**Task data**
┄┄┄┄┄┄┄┄┄┄┄┄┄┄┄┄┄┄┄┄

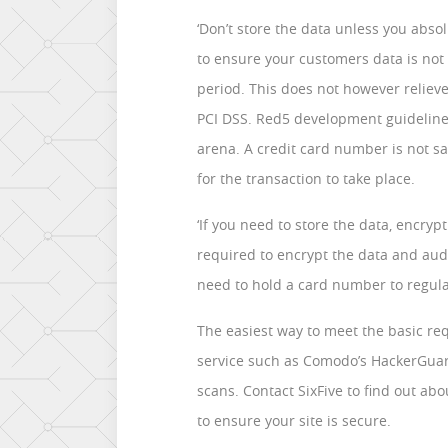
‘Don’t store the data unless you absol
to ensure your customers data is not 
period. This does not however relieve
PCI DSS. Red5 development guideline
arena. A credit card number is not sa
for the transaction to take place.
‘If you need to store the data, encryp
required to encrypt the data and audi
need to hold a card number to regula
The easiest way to meet the basic re
service such as Comodo’s HackerGuar
scans. Contact SixFive to find out ab
to ensure your site is secure.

┄┄┄┄┄┄┄┄┄┄┄┄┄┄┄┄┄┄┄┄

**Directions for this task**
From the line that holds "arena. A credit card number is not sa" down to the last line of the material, copy every line exactly and add nothing.

**Output of the exercise**
arena. A credit card number is not sa
for the transaction to take place.
‘If you need to store the data, encryp
required to encrypt the data and audi
need to hold a card number to regula
The easiest way to meet the basic re
service such as Comodo’s HackerGuar
scans. Contact SixFive to find out ab
to ensure your site is secure.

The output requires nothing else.